Le fratture possono essere:
•
Chiuse
•
Esposte (dall’esterno verso l’interno o dall’interno verso l’esterno). Le fratture esposte,
rispetto a quelle chiuse, possono avere come complicanza più frequente l’infezione.
L’infezione è più probabile nel tipo “dall’esterno verso l’interno”. Quindi le fratture
esposte devono essere ripulite accuratamente ed alla fine dell’operazione si deve attuare
una terapia antibiotica ad amplissimo spettro (gram +, gram -, aerobi ed anaerobi), per
evitare che la contaminazione possa trasformarsi in infezione.
Quadro clinico
La frattura va considerata sempre come una malattia sistemica che determina : shock
traumatico, dolore, insonnia, rialzo termico, alterazioni del tratto gastroenterico, alterazioni dei
valori ematochimici.
Esempio = può succedere che un paziente di terza età con intolleranza ai glucidi, ma non
diabetico, in seguito ad una frattura importante possa avere una slatentizzazione del diabete.
Questa iperglicemia può anche dare problemi al trattamento. Ma come accade molto spesso,
alla risoluzione della frattura, la glicemia torna a valori di prima, mentre in altri pazienti può
rimanere il diabete.
Quadro clinico locale
- Dolore intenso spontaneo ed accentuato alla digitopressione.
- Tumefazione delle parti molli ( a causa dell’edema e del versamento emorragico)
- Deformità locale (per lo spostamento dei frammenti ossei)
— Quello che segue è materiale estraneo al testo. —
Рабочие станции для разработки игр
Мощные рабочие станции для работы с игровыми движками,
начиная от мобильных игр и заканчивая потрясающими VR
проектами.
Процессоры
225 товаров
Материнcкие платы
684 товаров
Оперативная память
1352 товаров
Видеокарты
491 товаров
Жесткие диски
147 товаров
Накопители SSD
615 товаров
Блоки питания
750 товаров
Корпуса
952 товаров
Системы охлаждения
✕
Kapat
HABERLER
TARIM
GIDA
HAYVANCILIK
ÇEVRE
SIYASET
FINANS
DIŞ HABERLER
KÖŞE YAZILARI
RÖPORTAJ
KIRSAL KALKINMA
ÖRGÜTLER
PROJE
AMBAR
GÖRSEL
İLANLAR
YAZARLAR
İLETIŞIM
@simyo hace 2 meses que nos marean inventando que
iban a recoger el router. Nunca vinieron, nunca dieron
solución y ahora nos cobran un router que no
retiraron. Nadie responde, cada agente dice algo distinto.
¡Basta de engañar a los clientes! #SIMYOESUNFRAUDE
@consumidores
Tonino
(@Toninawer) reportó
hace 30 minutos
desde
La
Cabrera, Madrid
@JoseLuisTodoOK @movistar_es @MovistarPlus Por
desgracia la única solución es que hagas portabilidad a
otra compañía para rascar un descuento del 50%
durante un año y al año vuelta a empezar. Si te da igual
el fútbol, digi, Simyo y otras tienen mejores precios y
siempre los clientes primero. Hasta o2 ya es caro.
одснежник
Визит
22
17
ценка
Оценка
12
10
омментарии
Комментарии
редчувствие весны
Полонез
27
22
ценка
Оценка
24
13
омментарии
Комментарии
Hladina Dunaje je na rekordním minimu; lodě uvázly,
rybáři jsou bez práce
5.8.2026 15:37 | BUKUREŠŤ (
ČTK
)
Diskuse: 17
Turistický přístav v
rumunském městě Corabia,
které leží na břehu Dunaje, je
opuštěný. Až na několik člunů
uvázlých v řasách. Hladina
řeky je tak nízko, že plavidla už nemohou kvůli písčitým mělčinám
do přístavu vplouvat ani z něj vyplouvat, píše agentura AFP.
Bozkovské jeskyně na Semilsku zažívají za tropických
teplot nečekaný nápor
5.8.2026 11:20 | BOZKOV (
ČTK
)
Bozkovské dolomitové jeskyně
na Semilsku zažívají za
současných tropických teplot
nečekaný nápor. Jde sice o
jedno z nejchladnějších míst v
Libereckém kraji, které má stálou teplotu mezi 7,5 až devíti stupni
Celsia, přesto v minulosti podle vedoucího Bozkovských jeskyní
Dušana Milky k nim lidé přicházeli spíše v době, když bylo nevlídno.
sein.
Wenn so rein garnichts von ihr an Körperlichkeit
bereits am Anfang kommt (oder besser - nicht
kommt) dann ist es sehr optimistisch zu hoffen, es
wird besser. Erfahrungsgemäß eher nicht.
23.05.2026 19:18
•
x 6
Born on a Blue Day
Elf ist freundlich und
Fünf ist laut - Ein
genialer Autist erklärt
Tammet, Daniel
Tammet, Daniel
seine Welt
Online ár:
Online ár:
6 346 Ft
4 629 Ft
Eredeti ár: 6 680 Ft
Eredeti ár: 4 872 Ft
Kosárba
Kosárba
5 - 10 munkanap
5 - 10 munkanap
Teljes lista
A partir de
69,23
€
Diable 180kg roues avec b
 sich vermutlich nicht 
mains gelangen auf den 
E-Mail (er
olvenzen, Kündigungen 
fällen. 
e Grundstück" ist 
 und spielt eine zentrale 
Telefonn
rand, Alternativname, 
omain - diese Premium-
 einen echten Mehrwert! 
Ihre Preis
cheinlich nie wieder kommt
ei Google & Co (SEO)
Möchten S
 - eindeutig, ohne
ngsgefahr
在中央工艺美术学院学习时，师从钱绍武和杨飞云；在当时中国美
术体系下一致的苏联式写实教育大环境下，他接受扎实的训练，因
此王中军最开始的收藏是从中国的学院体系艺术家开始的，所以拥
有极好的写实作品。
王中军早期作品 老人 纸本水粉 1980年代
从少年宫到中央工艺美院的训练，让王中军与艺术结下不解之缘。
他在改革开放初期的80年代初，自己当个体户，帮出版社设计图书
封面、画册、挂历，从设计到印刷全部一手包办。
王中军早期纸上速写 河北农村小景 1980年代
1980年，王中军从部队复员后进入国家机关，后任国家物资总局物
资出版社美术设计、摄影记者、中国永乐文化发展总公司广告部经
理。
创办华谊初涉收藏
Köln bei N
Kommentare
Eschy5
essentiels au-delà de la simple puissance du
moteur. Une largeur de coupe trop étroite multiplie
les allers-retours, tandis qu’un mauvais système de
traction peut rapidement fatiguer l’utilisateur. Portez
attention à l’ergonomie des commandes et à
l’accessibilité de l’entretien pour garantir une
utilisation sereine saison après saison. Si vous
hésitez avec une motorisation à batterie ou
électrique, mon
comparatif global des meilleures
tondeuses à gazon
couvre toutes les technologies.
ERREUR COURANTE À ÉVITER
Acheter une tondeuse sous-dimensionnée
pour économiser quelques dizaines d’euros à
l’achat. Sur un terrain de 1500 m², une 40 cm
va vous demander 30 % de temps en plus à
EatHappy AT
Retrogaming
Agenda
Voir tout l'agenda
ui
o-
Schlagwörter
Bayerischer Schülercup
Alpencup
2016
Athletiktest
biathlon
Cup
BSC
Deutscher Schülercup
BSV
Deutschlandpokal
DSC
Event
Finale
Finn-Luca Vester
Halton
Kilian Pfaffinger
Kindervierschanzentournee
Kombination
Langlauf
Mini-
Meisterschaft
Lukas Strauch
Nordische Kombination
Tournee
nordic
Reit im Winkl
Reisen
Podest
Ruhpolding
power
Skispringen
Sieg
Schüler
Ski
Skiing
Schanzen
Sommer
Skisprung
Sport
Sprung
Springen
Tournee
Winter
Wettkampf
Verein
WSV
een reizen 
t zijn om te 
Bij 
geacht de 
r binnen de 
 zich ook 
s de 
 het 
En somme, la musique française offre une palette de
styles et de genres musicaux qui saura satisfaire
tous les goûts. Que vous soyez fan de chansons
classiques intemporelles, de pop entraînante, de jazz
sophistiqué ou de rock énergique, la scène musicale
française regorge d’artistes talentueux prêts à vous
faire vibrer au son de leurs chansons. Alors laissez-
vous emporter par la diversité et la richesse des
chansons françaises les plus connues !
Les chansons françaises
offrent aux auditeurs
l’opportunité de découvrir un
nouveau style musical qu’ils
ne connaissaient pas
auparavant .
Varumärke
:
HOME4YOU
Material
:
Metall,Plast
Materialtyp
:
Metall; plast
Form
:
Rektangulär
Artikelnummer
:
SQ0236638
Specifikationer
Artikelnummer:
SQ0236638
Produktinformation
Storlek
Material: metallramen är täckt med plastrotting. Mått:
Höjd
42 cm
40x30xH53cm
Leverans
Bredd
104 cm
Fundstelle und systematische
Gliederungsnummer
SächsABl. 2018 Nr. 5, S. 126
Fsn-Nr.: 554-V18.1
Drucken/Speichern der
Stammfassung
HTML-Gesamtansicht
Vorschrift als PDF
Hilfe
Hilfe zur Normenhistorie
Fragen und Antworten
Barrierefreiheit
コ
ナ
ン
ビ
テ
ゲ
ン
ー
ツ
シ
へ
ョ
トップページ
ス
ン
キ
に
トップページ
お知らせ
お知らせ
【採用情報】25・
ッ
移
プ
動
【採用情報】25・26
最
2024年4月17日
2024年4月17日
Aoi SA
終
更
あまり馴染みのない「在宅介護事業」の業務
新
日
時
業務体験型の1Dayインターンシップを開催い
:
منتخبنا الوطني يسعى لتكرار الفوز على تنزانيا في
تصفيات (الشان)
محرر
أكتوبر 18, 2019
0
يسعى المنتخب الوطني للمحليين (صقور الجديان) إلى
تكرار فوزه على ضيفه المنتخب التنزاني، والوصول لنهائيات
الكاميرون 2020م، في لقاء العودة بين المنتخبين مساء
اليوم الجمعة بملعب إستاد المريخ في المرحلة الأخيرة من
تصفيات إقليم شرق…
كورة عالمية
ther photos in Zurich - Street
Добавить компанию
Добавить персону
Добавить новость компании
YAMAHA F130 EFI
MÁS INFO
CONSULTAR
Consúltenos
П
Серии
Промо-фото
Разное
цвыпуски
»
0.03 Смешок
- Accorciamento dell’arto (dato soprattutto dallo spostamento ad longitudinem),
- Ecchimosi,
- Contrattura antalgica (per via riflessa il paziente cerca di tenere ferma la frattura, anche se
questo irrigidimento può peggiorare lo spostamento dei frammenti ossei),
- Sensazione di crepitio e/o rumori di scroscio (dati dall’osso rotto),
- Movimenti preternaturale dei monconi di frattura,
- Impotenza funzionale.
Diagnosi
• Segni di certezza = movimento preternaturale dei monconi di frattura, sensazione di
crepitio e/o rumori di scroscio,
• Segni di probabilità (possono presentarsi anche in seguito ad una grave contusione o
lussazione. Bisogna fare quindi l’Rx) = dolore intenso, spontaneo e/o alla palpazione,
tumefazione delle parti molli, deformità locale, accorciamento dell’arto, ecchimosi,
contrattura antalgica, impotenza funzionale.
Indagini strumentali
Rx (per diagnosticare una frattura si devono fare almeno due proiezioni: antero-posteriore e
laterale; se è necessario, fare anche quella obliqua.), TAC (se vogliamo vedere la frattura nelle
tre dimensioni possiamo fare una Tac spirale), scintigrafia (è obbligatoria in caso di fratture
patologiche, per vedere se ci sono altre lesioni in altre regioni. [osteoporosi, metastasi]. Se si
evidenziano poche lesioni, non in tutto lo scheletro, il paziente si può operare), RMN.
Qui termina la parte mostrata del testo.